Intro to R

55 min (40min teaching, 15min exercises) ** should break 1/2 thru shoot to finish at 3:15-25**

Data Structures

Objectives

How to read data into R?
What are the basic data types?
How to represent categorical information in R?
R deals with tabular data very well.
Let’s create a small data set for cats saved as a csv file.
You can create data/feline-data.csv using a text editor (Nano), or within RStudio with the File -> New File -> Text File menu item.

coat,weight,likes_string
calico,2.1,1
black,5.0,0
tabby,3.2,1

Load csv in R

Read the file in:

cats <- read.csv(file = "data/feline-data.csv")
cats

read.csv used for reading in tablular data stored in a text file, comma seperated values
tabs and Commas are the most common punctuation characters used to seperate data points in csv files
Tabs also common, use read.delim
If not tabs or commas, you can use the more general read.table
we can begin exploring the dataset using the $ operator
$ operator pulls out columns by specifying them

cats$weight

cats$coat

We can do operations on columns:

## say we discovered that the scale weighs two Kg light:
cats$weight + 2

paste("My cat is", cats$coat)

but what about

cats$weight + cats$coat

understanding what happened here is important and key to sucessfully analyzing data in R

Data Types

In the last example, if you guessed that 2.1 plus "black" is nonsense, you are right
important concept in programming language is data types
we can ask what type of data something is in R for example:

typeof(cats$weight)

There are 5 main data types:

double - double precision float number (used for math)
integer - used for IDs or Values
complex -
logical
character

typeof(3.14)

## [1] "double"

typeof(1L) # the L suffix forces the number to be an integer, since by default R uses float numbers, R stores as integer

## [1] "integer"

note the L suffix for indicating an number is an iteger

typeof(1+1i) #complex numbers with real and imaginary parts

## [1] "complex"

typeof(TRUE) # TRUE or FALSE

## [1] "logical"

typeof('banana')

## [1] "character"

no matter how complicated our analysis is all data in R is interepeted as of one of these basic types
as an example, a user added details of another cat edit data/feline-data and add new tabby data line tabby, 2.3 or 2.4,1 re-save as data/feline-data.csv

file.show("data/feline-data.csv")

load the new file & check what type of data we find in weight column

cats <- read.csv(file="data/feline-data.csv")
typeof(cats$weight)

oh no, our weights aren’t the double type anymore!
if we try to do the same math we did on them before we get unexpected results

cats$weight + 2

what happened?

R reads a csv into a table, it insists that everything in the table is the same basic type
if it can’t understand in the column as a double then nobody in the column gets to be a double
the table that R loaded our cats data into is called a data.frame and our first example of something called a data structure
a structure that R knows how to build out of basic data types.
we can see that it is a data.frame by calling the class function on it:

class(cats)

in order to use our data in R, we need to understand what the basic data sructures are & how they behave
for now let’s remove that extra line from out cats data and reload the data
open the file and delete the bottom line

before:

coat,weight,likes_string
calico,2.1,1
black,5.0,0
tabby,3.2,1
tabby,2.3 or 2.4,1

after:

coat,weight,likes_string
calico,2.1,1
black,5.0,0
tabby,3.2,1

cats <- read.csv(file="data/feline-data.csv")

Vectors and Type Coercion

To better understand data structure behavior, let’s look at another of the data structures: the vector.

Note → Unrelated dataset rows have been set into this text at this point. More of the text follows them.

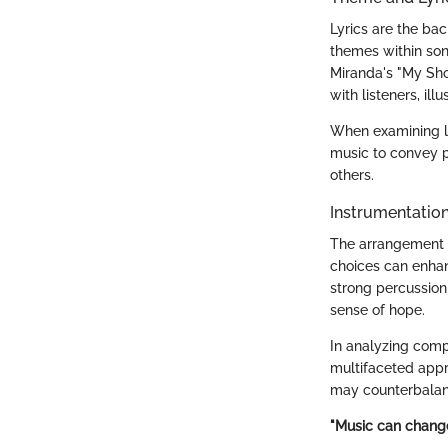
Lyrics are the ba
themes within son
Miranda's "My Sh
with listeners, ill
When examining ly
music to convey pe
others.
Instrumentatio
The arrangement o
choices can enhan
strong percussion
sense of hope.
In analyzing comp
multifaceted appr
may counterbalanc
"Music can change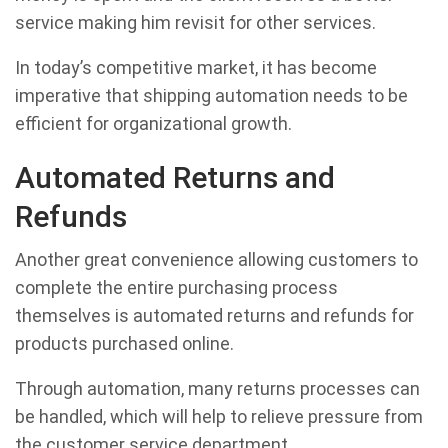
service making him revisit for other services.
In today’s competitive market, it has become
imperative that shipping automation needs to be
efficient for organizational growth.
Automated Returns and
Refunds
Another great convenience allowing customers to
complete the entire purchasing process
themselves is automated returns and refunds for
products purchased online.
Through automation, many returns processes can
be handled, which will help to relieve pressure from
the customer service department.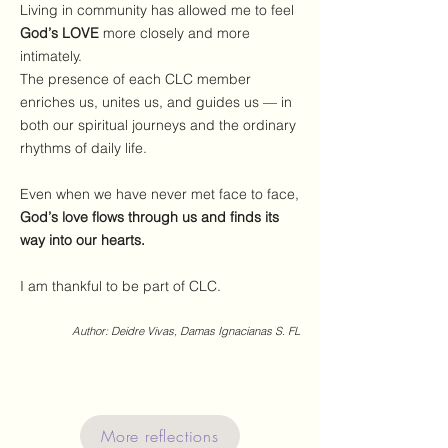
Living in community has allowed me to feel
God’s LOVE
more closely and more
intimately.
The presence of each CLC member
enriches us, unites us, and guides us — in
both our spiritual journeys and the ordinary
rhythms of daily life.
Even when we have never met face to face,
God’s love flows through us and finds its
way into our hearts.
I am thankful to be part of CLC.
Author: Deidre Vivas, Damas Ignacianas S. FL
More reflections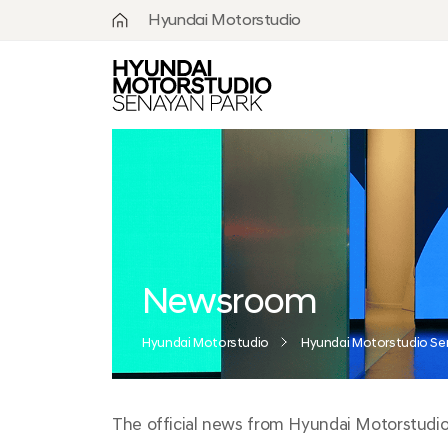
Hyundai Motorstudio
What is
Hyundai
Motorstudio?
Goyang
Seoul
Hanam
Busan
Newsroom
Beijing
Hyundai Motorstudio
Hyundai Motorstudio Se
Moscow
The official news from Hyundai Motorstudio S
Senayan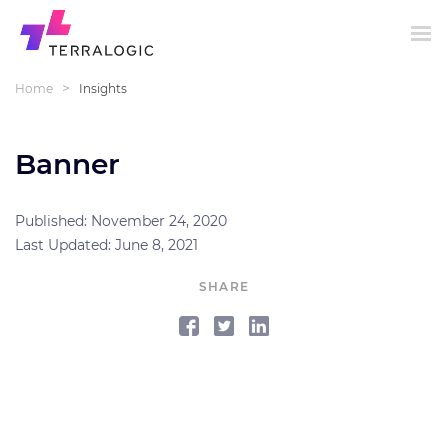
>
Home
Insights
Banner
Published: November 24, 2020
Last Updated: June 8, 2021
SHARE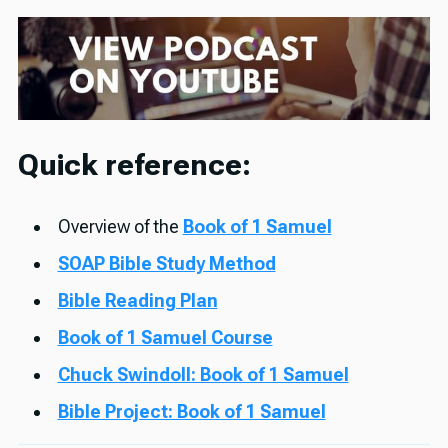
Quick reference:
Overview of the
Book of 1 Samuel
SOAP Bible Study Method
Bible Reading Plan
Book of 1 Samuel Course
Chuck Swindoll: Book of 1 Samuel
Bible Project: Book of 1 Samuel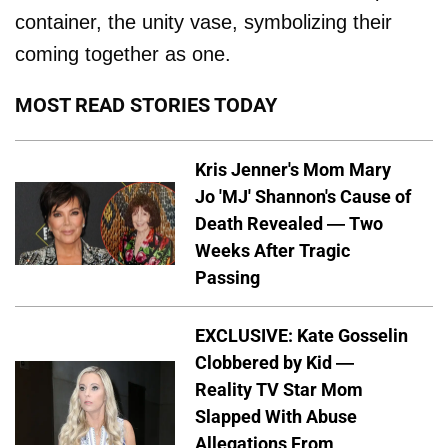
container, the unity vase, symbolizing their
coming together as one.
MOST READ STORIES TODAY
Kris Jenner's Mom Mary
Jo 'MJ' Shannon's Cause of
Death Revealed — Two
Weeks After Tragic
Passing
EXCLUSIVE: Kate Gosselin
Clobbered by Kid —
Reality TV Star Mom
Slapped With Abuse
Allegations From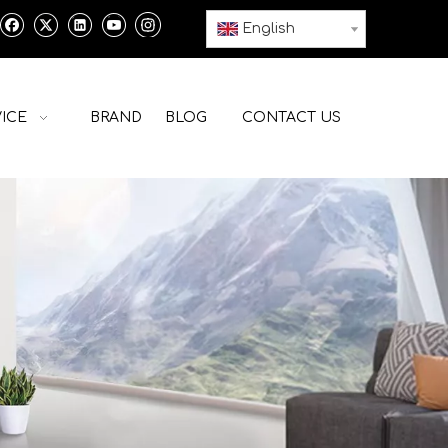
English
ICE
BRAND
BLOG
CONTACT US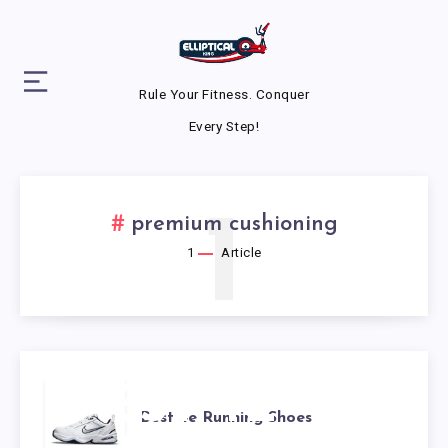
Rule Your Fitness. Conquer
Every Step!
1
premium cushioning
1
Article
BEST 4E
Best 4e Running Shoes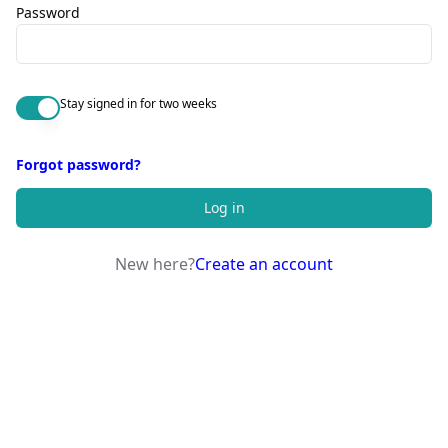
Password
Stay signed in for two weeks
Forgot password?
Log in
New here?
Create an account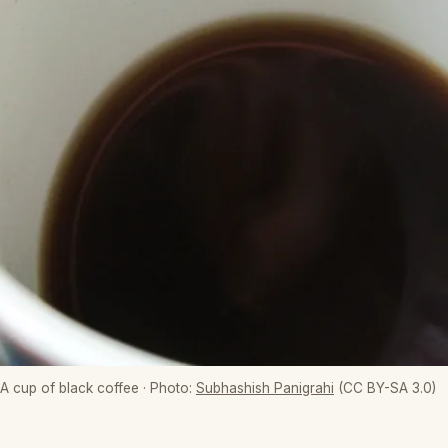
A cup of black coffee
· Photo:
Subhashish Panigrahi
(CC BY-SA 3.0)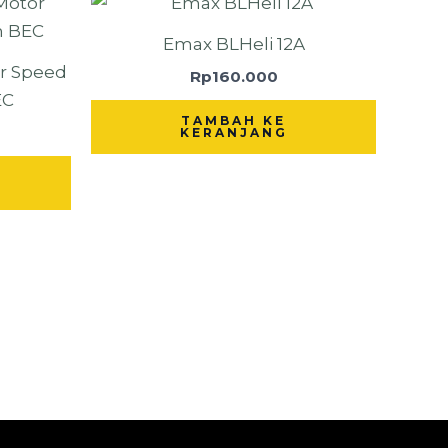
Emax BLHeli 12A
or Speed
Rp
160.000
EC
TAMBAH KE
KERANJANG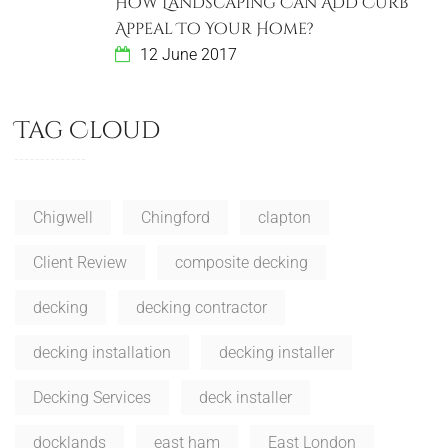
How Landscaping Can Add Curb
Appeal To Your Home?
12 June 2017
Tag Cloud
Chigwell
Chingford
clapton
Client Review
composite decking
decking
decking contractor
decking installation
decking installer
Decking Services
deck installer
docklands
east ham
East London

my_vector <- vector(length = 3)
my_vector

## [1] FALSE FALSE FALSE

a vector is an ordered list of things, with a special condition that

everything in the vector must be the same bacis data type

if you dont choose a datatype, it’ll default to logcial
you can declare an empty vector of whatever type you like

another_vector <- vector(mode='character', length = 3)
another_vector

## [1] "" "" ""

check the vector with str

str(another_vector)

##  chr [1:3] "" "" ""

the somewhat cryptic output from the str command indicates the basic data type found in this vector which is achr, character
also indicates the indexes of the vector [1:3]
and a few examples of what’s in the vector - empty strings here

for example using the cats dataset:

str(cats$weight)

cats$weight is a vector, too– the columns of data we load into R data.frames are all vectors
and that’s the root of why R forces everything in a coloumn to be the same basic type

Why is R so opinionated about what we put in our columns of data? How does this help us?

By keeping everything in a column the same, we allow ourselves to make simple assumptions about our data; if you can interpret one entry in the column as a number, then you can interpret all of them as numbers, so we don’t have to check every time. This consistency, like consistently using the same separator in our data files, is what people mean when they talk about clean data; in the long run, strict consistency goes a long way to making our lives easier in R.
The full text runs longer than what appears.